There's probably little controversy over removing features such as
dump, but unbundling
a module such as CGI.pm affects real people and real programs.
Your small core might not be my small core. You might want CPAN.pm
as the bootstrap mechanism for the CPAN, while I might prefer
cpanm. You might want SysV IPC keywords available by default,
while I'm fine with them as a loadable module. You might want a guarantee that
the only symbols available by the core
POSIX module are those that
Perl can provide across all platforms, and I might disagree.
If there's a solution, it's finding an extension mechanism. Even as much as the zeitgeist on p5p and PerlMonks and elsewhere might want to suggest that "Just install it from the CPAN!" is the ultimate solution, it's still not a ubiquitous solution.
Which Parts of the Implementation are Deliberate
Because Perl has never had a single specification created around a few axioms rigorously devised for maximum flexibility from a minimal combination of primitives, it's grown organically. That metaphor is deliberate. Nature is messy and nature is red in tooth and claw and nature resists attempts to make it conform.

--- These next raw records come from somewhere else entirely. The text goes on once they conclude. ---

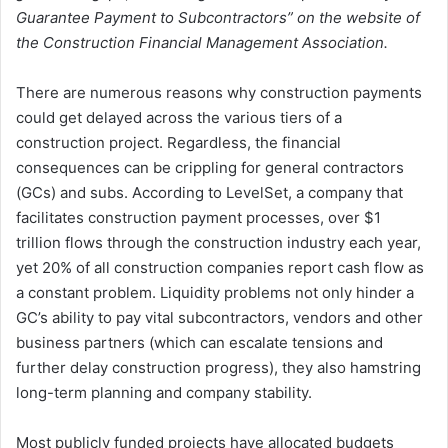
Guarantee Payment to Subcontractors” on the website of
the Construction Financial Management Association.
There are numerous reasons why construction payments
could get delayed across the various tiers of a
construction project. Regardless, the financial
consequences can be crippling for general contractors
(GCs) and subs. According to LevelSet, a company that
facilitates construction payment processes, over $1
trillion flows through the construction industry each year,
yet 20% of all construction companies report cash flow as
a constant problem. Liquidity problems not only hinder a
GC’s ability to pay vital subcontractors, vendors and other
business partners (which can escalate tensions and
further delay construction progress), they also hamstring
long-term planning and company stability.
Most publicly funded projects have allocated budgets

In other words, Perl is good at things Perl was never deliberately designed to do and Perl is capable of things no one ever thought Perl would do, and one reason why is that Perl allows you to be messy. Perl has side effects and Perl has quirks of implementation.
Any specification will have to get into the details of how, for example,
polymorphic value caching works, or when you can treat a blessed reference as a
regular reference in the face of overloading or
tie, or exactly
how cross platform things like symlinks and filesystem encoding or threading
A good specification ought to solve the question of reference counting of items on the Perl stack.
A great specification would draw a line around parts of the Perl XS API and codify what exactly is part of the API and what isn't and break large pieces of the CPAN until things get better. (If that disturbs you as much as it does me, good.)
Which Flaws Need Addressed
I write documentation last. If something's difficult or embarrassing to explain, I revise the code until it makes more sense. (Writing tests first helps with this, but doesn't always prevent it. Code and prose are different, and anyone who tells you otherwise should have a lollipop and step away from computers for a while.)
Even if all of the previous obstacles to creating a usable and useful specification are surmountable, arguments over whether a flaw exists and whether it's ethically acceptable to enshrine them in a specification (however ephemeral this version is) will arise. These will be nasty arguments. There's a strong reluctance to mark too many things as undefined corner cases, even when they exist.
(This is especially true in the Perl world, where it took ages to get rid of Perl 5.005 threads, pseudohashes, the Switch.pm module, smartmatch, XS, and indirect notation. QED.)
On the other hand, there will be pressure to fix bugs and corner cases before the specification comes out, but that's pressure on developer and tester resources, which means a prioritization process involving volunteers, and everyone knows how that goes.
Is it Worth It
This is a huge amount of effort.
Then again, other projects in the Perl world have used up huge amounts of resources, so that shouldn't mean the plan is unworkable.
It would be expensive and burdensome and take a lot of effort from a lot of unidentified people, as well as a lot of effort from people already burdened with the maintenance of the existing code and important CPAN modules. It'll cause arguments and fights, but some of those arguments deserve resolving anyway.
The biggest drawback is that Perl doesn't have a Larry; he's been doing the same thing for P6 for many years. Similarly, there's no Damian to provide the rigorous attention to detail bounded by practical experience teaching the language and helping users at all levels write workable code.
Is that a fatal flaw in the idea? By no means. The advantages to a specification are compelling—but it's important to be realistic about whether this might (or even could) ever happen.